In 2012, the government amended the mandatory death penalty regime under the Misuse of Drugs Act. The courts will be able to sentence someone to life imprisonment with caning, instead of death, if they meet these circumstances:
- If the offender was only a drug courier (i.e. they have no other role except transporting drugs from one point to another), AND
- Was suffering from an “abnormality of the mind” that “substantially impaired his mental responsibility for his acts”, OR
- Has received a Certificate of Substantive Assistance from the prosecution, certifying that they had “substantively assisted” the authorities in disrupting drug trafficking activities
The timing of the execution
The official notification for his execution was sent to his family on October 26, in a letter widely shared on social media. This was just 2 days before Diwali. The letter detailed the quarantine procedures for the family to enter Singapore to see Nagaenthran, with extended daily visits facilitated. Daily family visits will be (about 10am–12pm, then 2pm–4pm) will take place behind a pane of glass; no contact is allowed.
Activists close to the case managed to raise the funds – the cost of flights, SHN hotel, travel insurance, pre-paying PCR tests, expenses for transport and food were estimated to be about S$7,000, or RM21,000 – for the family to fly to Singapore and serve out their quarantine order.
Apart from daily visits to the prison, Nagaenthran’s four family members currently in Singapore are not allowed to leave their hotel rooms as they have yet to complete the required quarantine period.
When Nagaenthran’s younger brother met him in prison last week, he found that Nagaenthran would stare at the ceiling, talk incoherently, and jump from one subject to another.

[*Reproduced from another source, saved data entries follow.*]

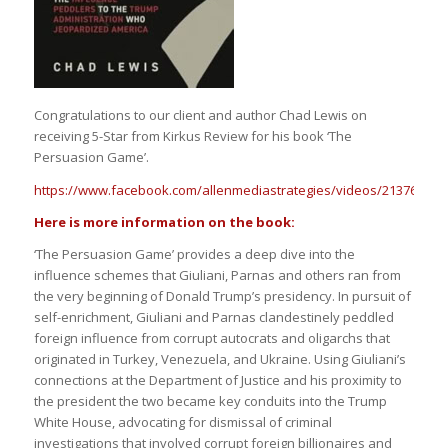
Congratulations to our client and author Chad Lewis on
receiving 5-Star from Kirkus Review for his book ‘The
Persuasion Game’.
https://www.facebook.com/allenmediastrategies/videos/213763096
Here is more information on the book:
‘The Persuasion Game’ provides a deep dive into the
influence schemes that Giuliani, Parnas and others ran from
the very beginning of Donald Trump’s presidency. In pursuit of
self-enrichment, Giuliani and Parnas clandestinely peddled
foreign influence from corrupt autocrats and oligarchs that
originated in Turkey, Venezuela, and Ukraine. Using Giuliani’s
connections at the Department of Justice and his proximity to
the president the two became key conduits into the Trump
White House, advocating for dismissal of criminal
investigations that involved corrupt foreign billionaires and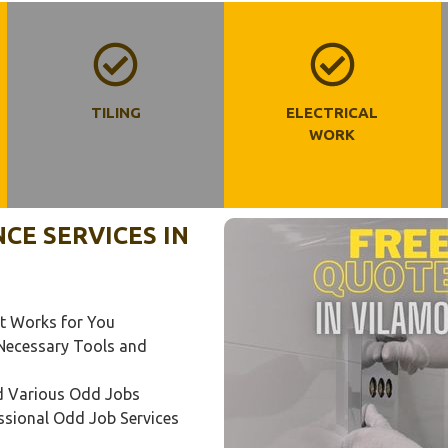
TILING
ELECTRICAL
WORK
E SERVICES IN
t Works for You
l Necessary Tools and
nd Various Odd Jobs
ssional Odd Job Services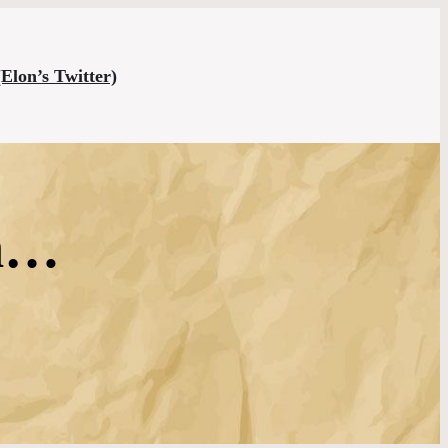
(Elon’s Twitter)
en…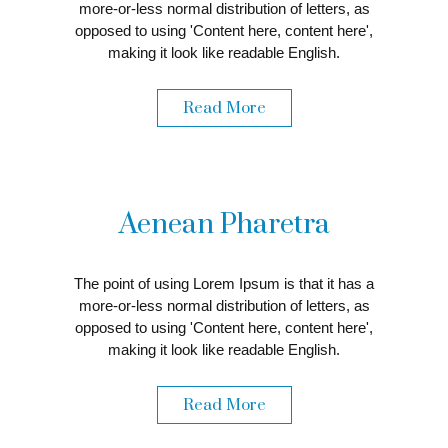
more-or-less normal distribution of letters, as
opposed to using 'Content here, content here',
making it look like readable English.
Read More
Aenean Pharetra
The point of using Lorem Ipsum is that it has a
more-or-less normal distribution of letters, as
opposed to using 'Content here, content here',
making it look like readable English.
Read More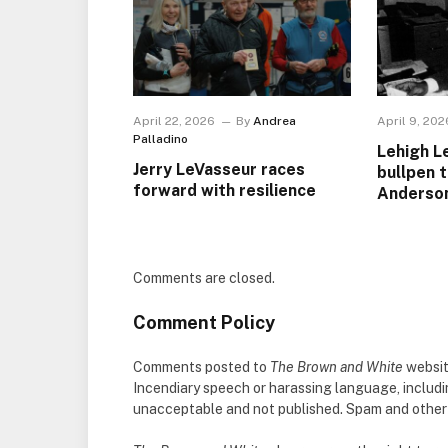
April 22, 2026
By
Andrea
April 9, 202
Palladino
Lehigh L
Jerry LeVasseur races
bullpen 
forward with resilience
Anderso
Comments are closed.
Comment Policy
Comments posted to
The Brown and White
websit
Incendiary speech or harassing language, includ
unacceptable and not published. Spam and other so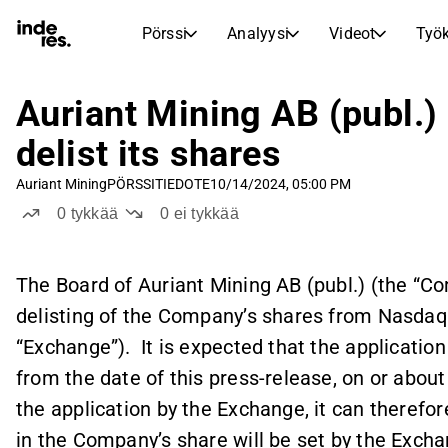
Pörssi
Analyysi
Videot
Työk
OSAKEMARKKINAT
OSAKETUTKIMUS
inderesTV
Osakevertailu
Auriant Mining AB (publ.)
Pörssi
Analyysi
Vertaa tunnuslukuja ja kehitystä useiden osakkeiden välillä
Videokeskus osaketutkimukselle, analyysille ja asiantuntijakommenteille
delist its shares
Asiantuntijoiden osakeanalyysi ja suositukset
Reaaliaikaiset kurssit, indeksit ja markkinakehitys
Transkriptit
Tuloskausi
Auriant Mining
PÖRSSITIEDOTE
10/14/2024, 05:00 PM
Aamukatsaus
Artikkelit
Tulosjulkistusten ja sijoittajatapaamisten tekstimuotoiset tallenteet
Vertaile EPS-ennusteita toteutuneisiin tuloksiin
0
tykkää
0
ei tykkää
Uutiset, näkemykset ja markkinakommentit
Päivittäinen markkinakatsaus ja yön tärkeimmät tapahtumat
Sisäpiirin kaupat
Pörssikalenteri
Mallisalkku
Seuraa yhtiöiden sisäpiiriläisten osto- ja myyntitoimintaa
Inderesin mallisalkku
Tulevat tulokset, listautumiset ja yritystapahtumat
The Board of Auriant Mining AB (publ.) (the “Co
Virtuaalinen analyytikkochat
delisting of the Company’s shares from Nasdaq
Osinkokalenteri
Femme
Esitä kysymyksiä ja saa tekoälypohjaisia sijoitusnäkemyksiä
Tulevat ja menneet osingot
Rohkeutta ja itseluottamusta sijoittamiseen
“Exchange”). It is expected that the applicatio
Korkoa korolle -laskuri
from the date of this press-release, on or abou
Laske, miten säästösi kasvavat korkoa korolle -ilmiön ansiosta.
the application by the Exchange, it can therefor
in the Company’s share will be set by the Excha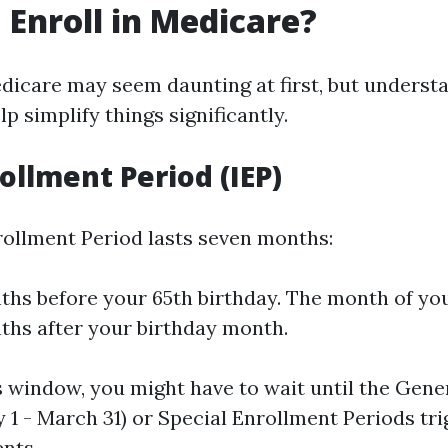
 Enroll in Medicare?
edicare may seem daunting at first, but underst
p simplify things significantly.
rollment Period (IEP)
nrollment Period lasts seven months:
hs before your 65th birthday. The month of you
hs after your birthday month.
is window, you might have to wait until the Gen
 1 - March 31) or Special Enrollment Periods tr
ents.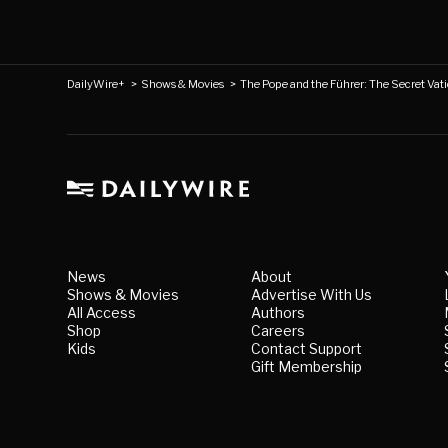
DailyWire+
>
Shows & Movies
>
The Pope and the Führer: The Secret Vatic
News
About
Shows & Movies
Advertise With Us
All Access
Authors
Shop
Careers
Kids
Contact Support
Gift Membership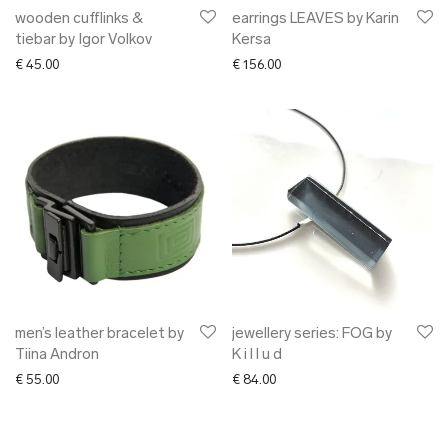
wooden cufflinks &
earrings LEAVES by Karin
tiebar by Igor Volkov
Kersa
€
45.00
€
156.00
men’s leather bracelet by
jewellery series: FOG by
Tiina Andron
K i l l u d
€
55.00
€
84.00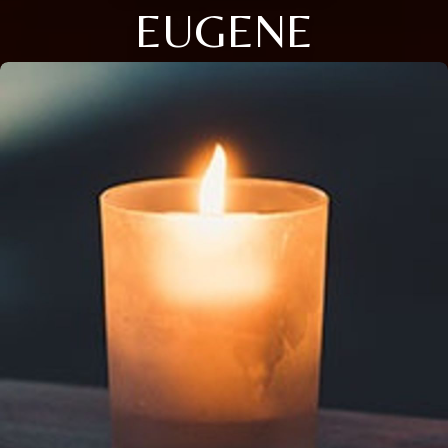
EUGENE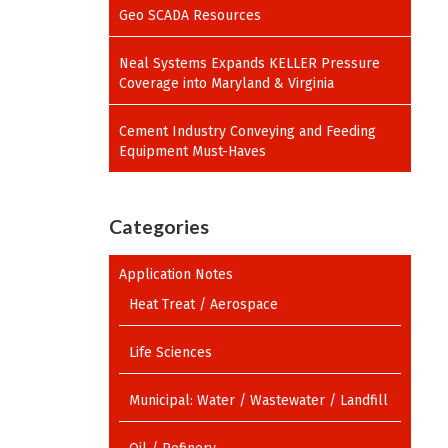
Geo SCADA Resources
Neal Systems Expands KELLER Pressure
Coverage into Maryland & Virginia
Cement Industry Conveying and Feeding
Equipment Must-Haves
Categories
Application Notes
Heat Treat / Aerospace
Life Sciences
Municipal: Water / Wastewater / Landfill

The case other drug traffickers
Back in 1996, a 22-year-old Malaysian man named Rozman bin Jusoh was also charged with trafficking – this time for over 1,000g of cannabis.
A clinical psychologist found that his IQ was a borderline 74, and that he “could easily be misled and could get into difficulty.” The trial judge also made his own observations of Rozman: “…my perception was that the first accused was a guileless simpleton without any gift for contrivance.”
The trial judge also found that the undercover officer and agent had “undertaken a substantially active role in persuading the first accused to sell them drugs.” Rozman was charged of possession instead, but the prosecution appealed the case and Rozman was convicted of drug trafficking. He was hanged on 12 April 1996.
Here are stats for Singapore’s executions:
Two more recent cases of death to Malaysian drug traffickers include the controversial death sentencing of 37-year-old Punithan Genasan for heroin trafficking, which was delivered via Zoom in 2020. Another Malaysian, 41-year-old Omar Yacob Bamadhaj, was sentenced to death in February this year for smuggling 1kg of cannabis across the border.